Selon les évaluations disponibles, inévitablement approximatives, le nombre de « mineurs isolés étrangers » (MIE) actuellement présents sur le sol français serait de l’ordre de 8 000. Les flux annuels d’arrivées seraient d’environ 4 0001.
En application de la Convention internationale des droits de l’enfant, du droit européen relatif à l’asile, à l’immigration et à la traite des êtres humains et du droit national, les mineurs isolés étrangers doivent être accueillis sur le territoire national2 et protégés.
Depuis l’origine, l’accueil et la prise en charge des mineurs isolés étrangers ont été pour l’essentiel assurés par les conseils généraux, dans le cadre de la protection de l’enfance.
Cette pratique a été implicitement confirmée par la loi du 5 mars 2007 réformant la protection de l’enfance qui a précisé, à l’article L. 112-3 du code de l’action sociale et des familles (CASF), que « la protection de l’enfance a également pour but de prévenir les difficultés que peuvent rencontrer les mineurs privés temporairement ou définitivement de la protection de leurs familles et d’assurer leur prise en charge. ». Disposition qui a été interprétée – de manière extensive – par l’État comme justifiant la prise en charge des mineurs isolés étrangers par les conseils généraux dès leur arrivée ou leur repérage sur le territoire.
La situation qui en résulte n’est pas du tout satisfaisante.
D’une part, parce que l’État ne peut se désintéresser du phénomène des mineurs isolés étrangers, qui relève directement de ses compétences régaliennes et appelle un traitement national.
Comme le soulignait très bien le rapport de la sénatrice Mme Isabelle Debré3, « l’État est concerné au titre de la maîtrise des flux migratoires, la lutte contre l’immigration clandestine et les trafics d’êtres humains, la justice des mineurs. ». Ajoutons que c’est l’État qui est comptable du respect des engagements internationaux auxquels la France est partie et que lui seul peut agir aux niveaux international et européen, ou dans le cadre de la coopération bilatérale avec les pays sources.
D’autre part, parce que, du fait de sa carence, les départements assument seuls une charge très lourde et qui devrait relever de la solidarité nationale.

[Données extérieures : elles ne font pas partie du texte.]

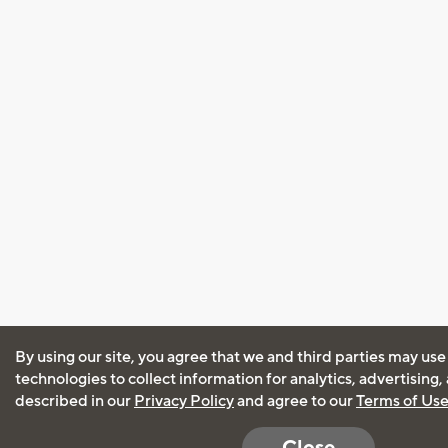
By using our site, you agree that we and third parties may use
technologies to collect information for analytics, advertising
described in our
Privacy Policy
and agree to our
Terms of Us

Quels que soient le dévouement et la compétence des personnels de l’aide sociale à l’enfance (ASE) et la priorité accordée par les conseils généraux à la protection de l’enfance, ils n’en ont pas les moyens.
Les services de l’ASE, qui fonctionnent généralement à la limite de leurs capacités, ne sont pas armés pour la prise en charge très complexe des MIE, très éloignée de leurs missions habituelles et qui les désorganise au point de compromettre l’action éducative dont ils ont la charge.
Ils sont en particulier dépourvus des instruments et informations nécessaires pour reconstituer l’identité et le parcours de ces jeunes, le plus souvent non francophones, pour rechercher leurs familles, faire un bilan complet de leur situation (juridique, sanitaire, psychologique, scolaire, etc.) et ils n’ont pas toujours accès localement aux interprètes, aux concours et aux expertises dont ils auraient besoin.
De plus, ils ont souvent l’impression d’être instrumentalisés par les filières d’immigration clandestine et ils savent que les efforts qu’ils déploient risquent de rester vains, en cas de fugue ou lorsque les jeunes qu’ils accueillent ne peuvent, une fois majeurs, obtenir la régularisation de leur situation.
La récente circulaire du ministère de la justice relative aux modalités de prise en charge des jeunes isolés étrangers4 n’apporte aucun commencement de réponse aux multiples questions que pose l’accueil des MIE.
Elle se borne à accorder, pendant un délai extrêmement bref, une contribution financière forfaitaire de l’État à la procédure d’évaluation des MIE, évaluation qu’elle restreint d’ailleurs à la validation de leur minorité et de leur état d’isolement, et à organiser la répartition des MIE pris en charge entre tous les départements.
Elle ne pourra ainsi qu’aggraver le problème, dans la mesure où cette singulière péréquation géographique rendra plus difficile encore, du fait de leur dispersion, d’assurer une prise en charge de qualité des MIE, et de mobiliser les compétences pluridisciplinaires qu’elle exige.
On peut en outre s’interroger sur le rôle excessif que cette circulaire donne au Parquet, sur son silence sur le respect des droits des MIE, et relever que ce curieux « placement-répartition » ne semble pas, comme l’exigent la Convention internationale des droits de l’enfant et le droit national, faire passer « l’intérêt supérieur de l’enfant » avant toute autre considération.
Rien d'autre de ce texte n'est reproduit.